I wrote that the Fed effectively financed the government’s massive deficits during COVID-19 because it doesn’t buy new Treasury securities directly from the U.S. Treasury. As the Fed has explained, The Federal Reserve Act specifies that it may buy and sell Treasury securities only in the “open market.” It meets this statutory requirement by buying and selling securities through so-called primary dealers. Technically, then, the Fed didn’t directly finance the government’s COVID-19 deficit spending; nevertheless, it effectively did so by buying nearly $5 trillion of Treasury securities from primary dealers (who act as an agent for other parties).
It’s worth explaining how banks’ balance sheets are affected by the Fed’s QE and QT programs. An article from Liberty Street Economics from 2017 went into detail on this topic, and a paper in 2023 elaborated on it. When the Fed buys Treasury securities from nonbanks (mutual funds, insurance companies, etc.), bank deposits and balance sheets expand as the nonbanks deposit the Fed’s payment in their bank. And the reverse is true with QT, in that bank deposits fall.
What may be helpful is an illustration of what happened in the COVID-19 period. In the following graph, the Fed’s total assets are on the left and commercial banks’ total assets are on the right. The Fed’s securities holdings increased by $4.7 trillion from February 2020 to March 2022, while banks’ assets increased by a virtually identical amount.
Banks’ deposits have been falling since the Fed embarked on its QT program in June 2022, particularly their “core”/other deposits (which exclude time deposits such as CDs). The Fed’s balance sheet has shrunk by $1.8 trillion since June 2022, while banks’ core deposits have fallen by $1.4 trillion.

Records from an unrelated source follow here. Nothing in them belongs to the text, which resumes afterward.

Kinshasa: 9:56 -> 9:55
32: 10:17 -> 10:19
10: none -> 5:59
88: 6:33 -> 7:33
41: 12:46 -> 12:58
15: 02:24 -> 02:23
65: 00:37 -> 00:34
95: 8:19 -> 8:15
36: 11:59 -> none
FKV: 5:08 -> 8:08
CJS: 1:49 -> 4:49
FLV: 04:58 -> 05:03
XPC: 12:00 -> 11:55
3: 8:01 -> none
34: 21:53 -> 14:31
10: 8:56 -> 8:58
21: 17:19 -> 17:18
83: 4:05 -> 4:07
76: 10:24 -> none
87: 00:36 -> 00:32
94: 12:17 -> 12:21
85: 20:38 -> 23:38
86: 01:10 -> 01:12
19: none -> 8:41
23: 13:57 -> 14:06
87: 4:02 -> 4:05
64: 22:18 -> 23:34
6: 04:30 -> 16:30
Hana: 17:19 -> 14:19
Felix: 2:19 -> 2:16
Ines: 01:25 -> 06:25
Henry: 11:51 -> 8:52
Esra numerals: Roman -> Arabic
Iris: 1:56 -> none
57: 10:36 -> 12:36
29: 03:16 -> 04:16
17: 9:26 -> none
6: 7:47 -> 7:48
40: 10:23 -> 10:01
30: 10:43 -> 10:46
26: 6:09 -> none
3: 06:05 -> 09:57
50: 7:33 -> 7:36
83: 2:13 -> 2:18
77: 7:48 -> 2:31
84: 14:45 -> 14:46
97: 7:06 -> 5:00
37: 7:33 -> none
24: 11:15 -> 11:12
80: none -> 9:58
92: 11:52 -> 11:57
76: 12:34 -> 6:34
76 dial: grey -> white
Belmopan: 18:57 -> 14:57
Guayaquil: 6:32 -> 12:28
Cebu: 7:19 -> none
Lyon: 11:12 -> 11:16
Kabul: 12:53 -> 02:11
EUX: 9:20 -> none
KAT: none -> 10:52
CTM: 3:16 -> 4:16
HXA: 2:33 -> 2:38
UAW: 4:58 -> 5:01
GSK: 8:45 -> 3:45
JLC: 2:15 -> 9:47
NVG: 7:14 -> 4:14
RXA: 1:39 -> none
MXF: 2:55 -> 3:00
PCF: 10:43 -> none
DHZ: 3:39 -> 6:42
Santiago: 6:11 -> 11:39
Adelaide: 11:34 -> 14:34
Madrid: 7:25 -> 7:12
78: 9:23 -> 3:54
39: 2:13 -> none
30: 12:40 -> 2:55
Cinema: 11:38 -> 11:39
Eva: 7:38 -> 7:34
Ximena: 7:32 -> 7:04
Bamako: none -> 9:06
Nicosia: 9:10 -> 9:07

What are the implications for the future of bank deposits and therefore lending? The Fed’s QT program continues, albeit at a reduced pace since June. So long as it does, bank deposits are likely to continue to fall, and there’s a clear relationship between deposits and loans.
Conclusion
I examined the drivers of consumer spending: nearly all are moving in the wrong direction, with the exception of net worth. Real incomes have stagnated for years. Saving rates are near record lows. Consumer borrowing is slowing despite the aforementioned historically low saving rates. Prospects of another large government stimulus program are unclear, and there are constraints on discretionary government spending including ballooning interest expense. Furthermore, any future large government spending programs could push up inflation, as happened during the pandemic; real incomes took a sizable hit when that happened. While net worth is at a record high, that’s not helping most Americans.
I welcome feedback on any other potential drivers I may be overlooking.